## Aim of the exercise:
What you give back must match the data exactly, minus the pictures.

━━━ Listed records

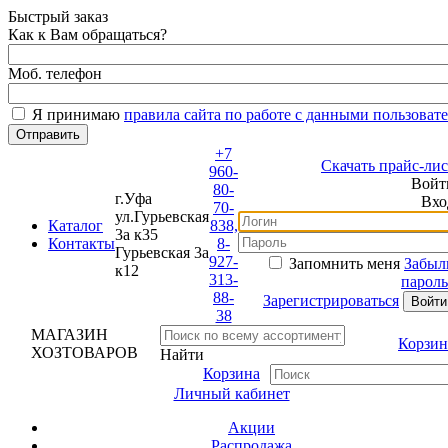
Быстрый заказ
Как к Вам обращаться?
Моб. телефон
Я принимаю
правила сайта по работе с данными пользовате
+7
Скачать прайс-лист
960-
Войти
80-
г.Уфа
Вход
70-
ул.Гурьевская
Каталог
838,
3а к35
Контакты
8-
Гурьевская 3а
927-
Запомнить меня
Забыли
к12
313-
пароль?
88-
Зарегистрироваться
38
МАГАЗИН
Корзина
ХОЗТОВАРОВ
Найти
Корзина
Личный кабинет
Акции
Распродажа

━━━━━━

## Solved exercise:
Быстрый заказ
Как к Вам обращаться?
Моб. телефон
Я принимаю
правила сайта по работе с данными пользовате
+7
Скачать прайс-лист
960-
Войти
80-
г.Уфа
Вход
70-
ул.Гурьевская
Каталог
838,
3а к35
Контакты
8-
Гурьевская 3а
927-
Запомнить меня
Забыли
к12
313-
пароль?
88-
Зарегистрироваться
38
МАГАЗИН
Корзина
ХОЗТОВАРОВ
Найти
Корзина
Личный кабинет
Акции
Распродажа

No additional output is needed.